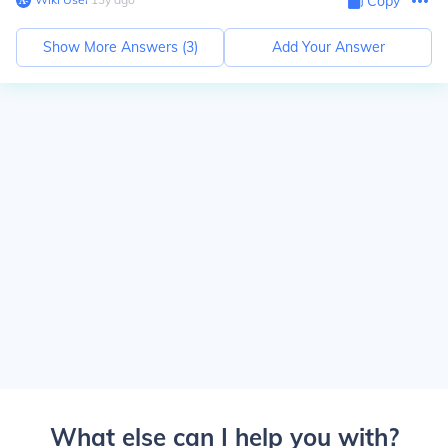
Copy
Show More Answers (
3
)
Add Your Answer
What else can I help you with?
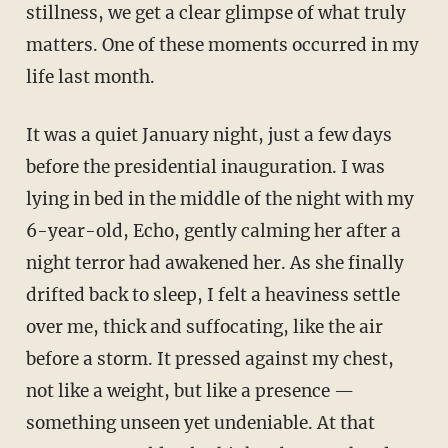
stillness, we get a clear glimpse of what truly
matters. One of these moments occurred in my
life last month.
It was a quiet January night, just a few days
before the presidential inauguration. I was
lying in bed in the middle of the night with my
6-year-old, Echo, gently calming her after a
night terror had awakened her. As she finally
drifted back to sleep, I felt a heaviness settle
over me, thick and suffocating, like the air
before a storm. It pressed against my chest,
not like a weight, but like a presence —
something unseen yet undeniable. At that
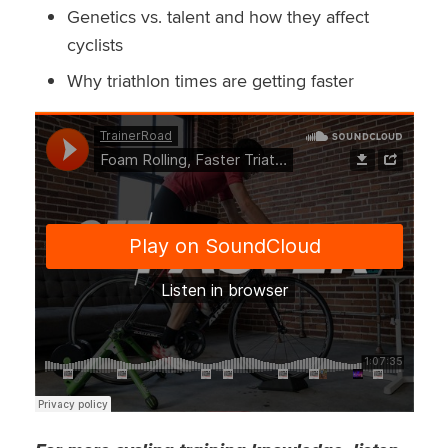
Genetics vs. talent and how they affect
cyclists
Why triathlon times are getting faster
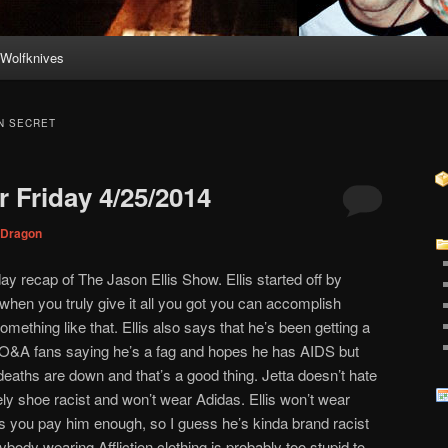
Wolfknives
N SECRET
 Friday 4/25/2014
Dragon
ay recap of The Jason Ellis Show. Ellis started off by
 when you truly give it all you got you can accomplish
ething like that. Ellis also says that he’s been getting a
m O&A fans saying he’s a fag and hopes he has AIDS but
 deaths are down and that’s a good thing. Jetta doesn’t hate
ely shoe racist and won’t wear Adidas. Ellis won’t wear
ess you pay him enough, so I guess he’s kinda brand racist
body wearing Affliction clothing is probably too stupid to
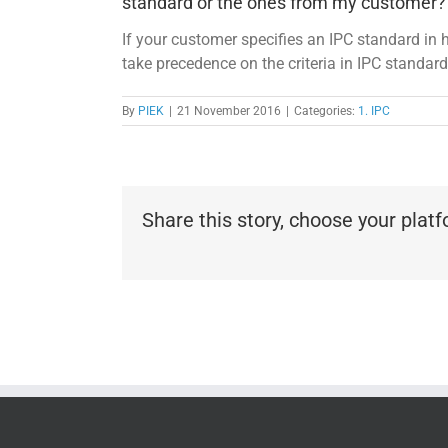
standard or the ones from my customer?
If your customer specifies an IPC standard in h
take precedence on the criteria in IPC standard
By
PIEK
|
21 November 2016
|
Categories:
1. IPC
Share this story, choose your plat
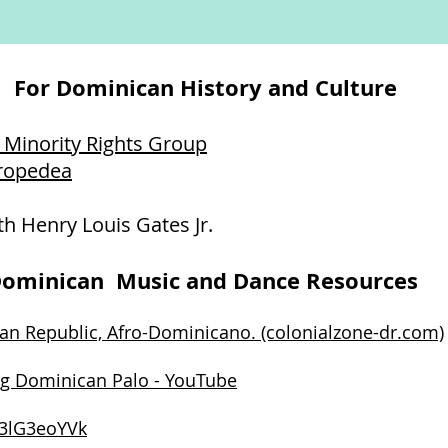
For Dominican History and Culture
 Minority Rights Group
fropedea
th Henry Louis Gates Jr.
ominican Music and Dance Resources
an Republic, Afro-Dominicano. (colonialzone-dr.com)
g Dominican Palo - YouTube
c3lG3eoYVk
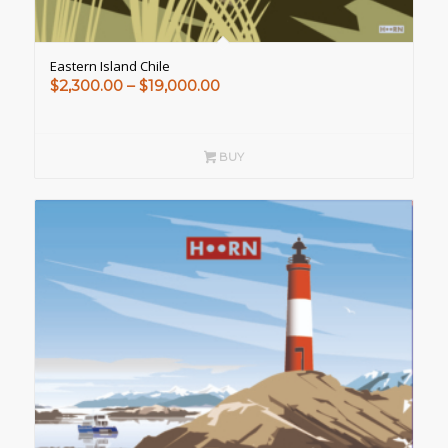
Eastern Island Chile
Price
$
2,300.00
–
$
19,000.00
range:
$2,300.00
through
BUY
$19,000.00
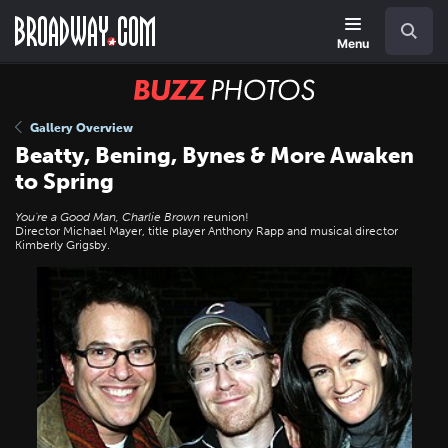
Skip
Navigation
Search
to
main
Menu
content
BUZZ
Photos
Gallery Overview
Beatty, Bening, Bynes & More Awaken
to Spring
You're a Good Man, Charlie Brown
reunion!
Director Michael Mayer, title player Anthony Rapp and musical director
Kimberly Grigsby.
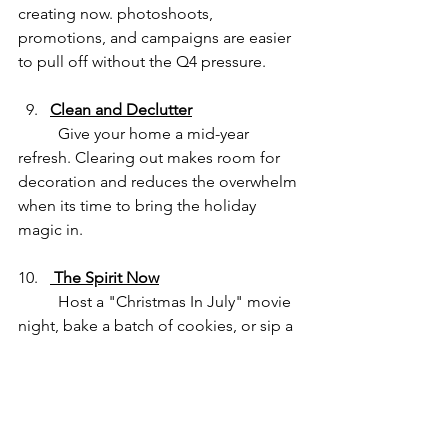
creating now. photoshoots, 
promotions, and campaigns are easier 
to pull off without the Q4 pressure.
Clean and Declutter
	Give your home a mid-year 
refresh. Clearing out makes room for 
decoration and reduces the overwhelm 
when its time to bring the holiday 
magic in.
 The Spirit Now
	Host a "Christmas In July" movie 
night, bake a batch of cookies, or sip a 
frozen peppermint mocha. Have fun 
while planning - the holidays are about 
joy, after all.
🎁 BONUS: Christmas In 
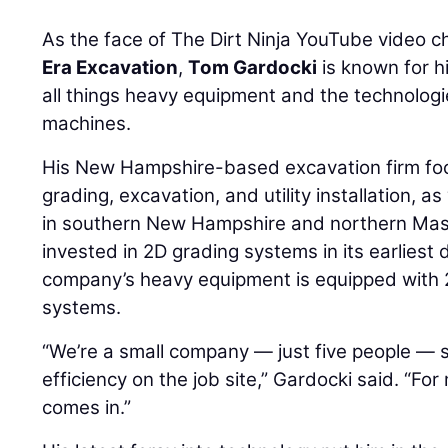
As the face of The Dirt Ninja YouTube video 
Era Excavation
,
Tom Gardocki
is known for hi
all things heavy equipment and the technolog
machines.
His New Hampshire-based excavation firm fo
grading, excavation, and utility installation, as
in southern New Hampshire and northern Mas
invested in 2D grading systems in its earliest
company’s heavy equipment is equipped with 
systems.
“We’re a small company — just five people — s
efficiency on the job site,” Gardocki said. “Fo
comes in.”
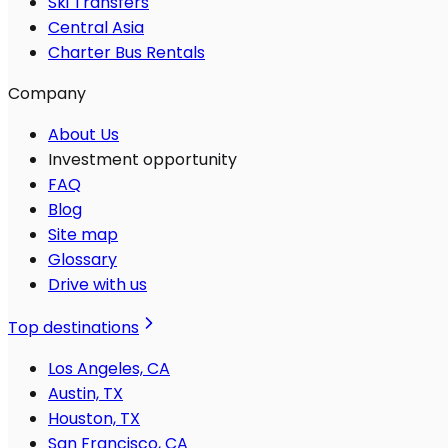
Ski Transfers
Central Asia
Charter Bus Rentals
Company
About Us
Investment opportunity
FAQ
Blog
Site map
Glossary
Drive with us
Top destinations
Los Angeles, CA
Austin, TX
Houston, TX
San Francisco, CA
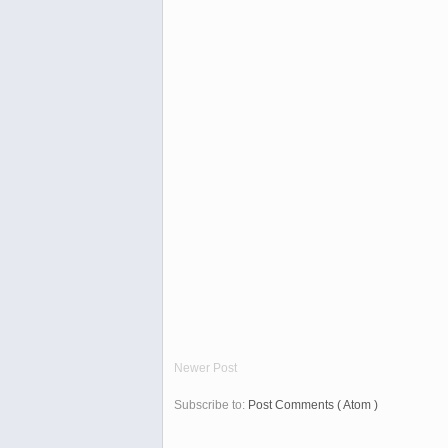
Newer Post
Subscribe to:
Post Comments ( Atom )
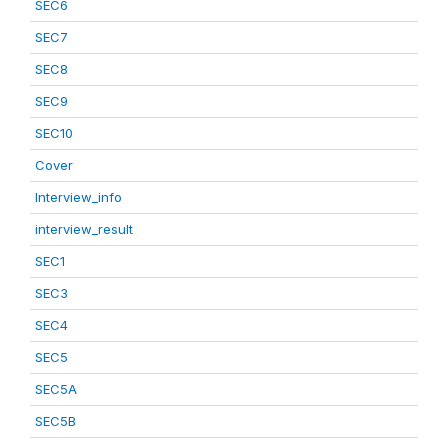
SEC6
SEC7
SEC8
SEC9
SEC10
Cover
Interview_info
interview_result
SEC1
SEC3
SEC4
SEC5
SEC5A
SEC5B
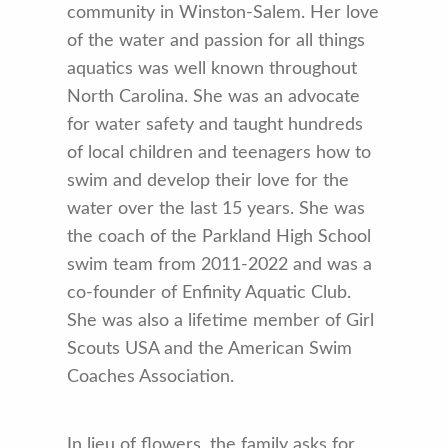
community in Winston-Salem. Her love
of the water and passion for all things
aquatics was well known throughout
North Carolina. She was an advocate
for water safety and taught hundreds
of local children and teenagers how to
swim and develop their love for the
water over the last 15 years. She was
the coach of the Parkland High School
swim team from 2011-2022 and was a
co-founder of Enfinity Aquatic Club.
She was also a lifetime member of Girl
Scouts USA and the American Swim
Coaches Association.
In lieu of flowers, the family asks for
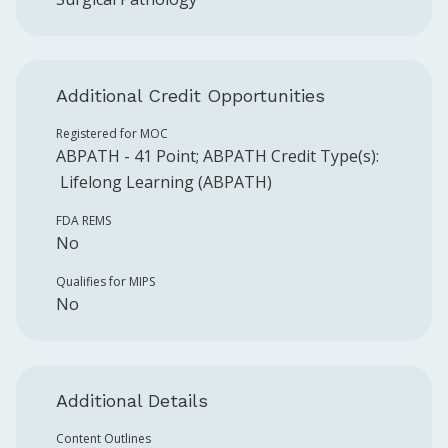
Additional Credit Opportunities
Registered for MOC
ABPATH
-
41
Point
;
ABPATH
Credit Type(s):
Lifelong Learning (ABPATH)
FDA REMS
No
Qualifies for MIPS
No
Additional Details
Content Outlines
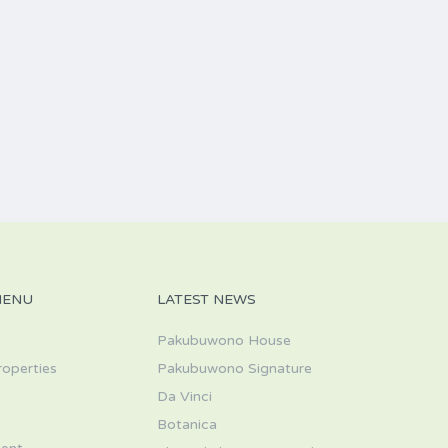
MENU
LATEST NEWS
Pakubuwono House
roperties
Pakubuwono Signature
Da Vinci
s
Botanica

• [Task]
Using the data above, set down each line from the line with "ely shoe racist" to the line with "an Republic, Afro-Dominicano." exactly, both ends included, and leave the pictures behind. Nothing else belongs.

• [Problem solution]
ely shoe racist and won’t wear Adidas. Ellis won’t wear
ess you pay him enough, so I guess he’s kinda brand racist
body wearing Affliction clothing is probably too stupid to
standard or the ones from my customer?
If your customer specifies an IPC standard in h
take precedence on the criteria in IPC standard
By
PIEK
|
21 November 2016
|
Categories:
1. IPC
Share this story, choose your plat
For Dominican History and Culture
 Minority Rights Group
fropedea
th Henry Louis Gates Jr.
ominican Music and Dance Resources
an Republic, Afro-Dominicano. (colonialzone-dr.com)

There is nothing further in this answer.